Archive for February, 2010

There’s A WCI App For That 1: PublisherEditor

Thursday, February 25th, 2010

Special thanks to Fabien Sanglier for giving me the idea for the title of this blog feature (where’d he come up with such a catchy line!?).  Indeed, the WCI Portal has a ton of APIs that allow extensions and customizations, and there are dozens of products, code samples, and utilities that have been developed using them; if you can dream it, there no doubt IS an app for that.  The trick is finding it.

I’ll use this feature to showcase some of ’em (admittedly, in a somewhat self-serving way).  Most will be products I’m offering or interesting throwaway apps Integryst has developed to share some ideas with you, but I am on the lookout for cool apps created by others to feature here as well.
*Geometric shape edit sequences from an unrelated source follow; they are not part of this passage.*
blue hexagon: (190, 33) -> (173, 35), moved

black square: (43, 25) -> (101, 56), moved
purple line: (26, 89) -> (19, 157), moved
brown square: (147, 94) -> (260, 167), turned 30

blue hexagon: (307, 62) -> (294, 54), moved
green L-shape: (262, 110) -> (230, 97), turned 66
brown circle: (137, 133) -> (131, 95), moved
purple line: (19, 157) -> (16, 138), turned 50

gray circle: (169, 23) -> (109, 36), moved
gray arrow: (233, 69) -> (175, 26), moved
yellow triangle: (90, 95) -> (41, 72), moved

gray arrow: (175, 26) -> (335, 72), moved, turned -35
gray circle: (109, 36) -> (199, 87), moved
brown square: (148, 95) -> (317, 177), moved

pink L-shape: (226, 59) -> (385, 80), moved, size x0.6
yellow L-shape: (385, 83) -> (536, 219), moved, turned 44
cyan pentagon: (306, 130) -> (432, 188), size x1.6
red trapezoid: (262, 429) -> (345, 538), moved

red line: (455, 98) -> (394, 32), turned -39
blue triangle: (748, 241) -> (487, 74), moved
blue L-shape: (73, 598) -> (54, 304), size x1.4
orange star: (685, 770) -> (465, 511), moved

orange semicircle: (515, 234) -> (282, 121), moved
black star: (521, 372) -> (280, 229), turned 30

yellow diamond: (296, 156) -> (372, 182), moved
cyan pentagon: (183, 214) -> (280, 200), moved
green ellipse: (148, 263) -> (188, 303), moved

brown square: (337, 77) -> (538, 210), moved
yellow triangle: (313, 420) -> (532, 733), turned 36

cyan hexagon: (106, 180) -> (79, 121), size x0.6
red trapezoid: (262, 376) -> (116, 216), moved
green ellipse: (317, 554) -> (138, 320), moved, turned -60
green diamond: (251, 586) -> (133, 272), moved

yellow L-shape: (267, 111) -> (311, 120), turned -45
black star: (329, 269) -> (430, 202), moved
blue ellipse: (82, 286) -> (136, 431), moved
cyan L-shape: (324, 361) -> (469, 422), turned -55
Today’s feature is PublisherEditor 3.1, a product I’ve written over the past year that includes many features not available in the out-of-the-box Publisher Content Item Editor, resolving common issues with the out-of-the-box version of Publisher such as:

  1. Pasting content from Microsoft Word is possible without corrupting the styles
  2. Check-outs, saves, check-ins, and publishing are performed in one click, and all version history capabilities that Publisher provides are still available
  3. Styles in the rich editor are the same as the page, so there’s no guess-work on what the content will look like when it’s published
  4. Dynamically define styles, fonts, and sizes as you deem appropriate to prevent “style sprawl”
  5. Page anchor links can be created and won’t be broken on save/checkin
  6. Users don’t have to go from the HTML editor to the rich text editor to actually save content (a Publisher 6.5 bug)
  7. Images can be uploaded and actually viewed in the editor; gatewaying, relative links, and adaptive tags such as pt://images aren’t broken.
  8. Adaptive tags are not broken and are actually enhanced (rather than seeing XML you see formatted text)
  9. The HTML DOM won’t be corrupted when you’re updating the HTML
  10. Previews can be viewed in-line on the actual page the item will appear on
  11. Link to other communities, pages, and portlets by selecting them in a simple dialog box – no more copying links!
  12. Easily upload and link to files/documents for quick inclusion in the item
  13. In-line spell checker like Microsoft Word
  14. Browse existing images and files and quickly link to them
  15. Automatically refresh portlet caches so publishing items results in the content actually being updated
  16. Search, Replace, and more!

Take a look at the below video for more information, hit up the product page, and contact me if you’d like a Live Demo!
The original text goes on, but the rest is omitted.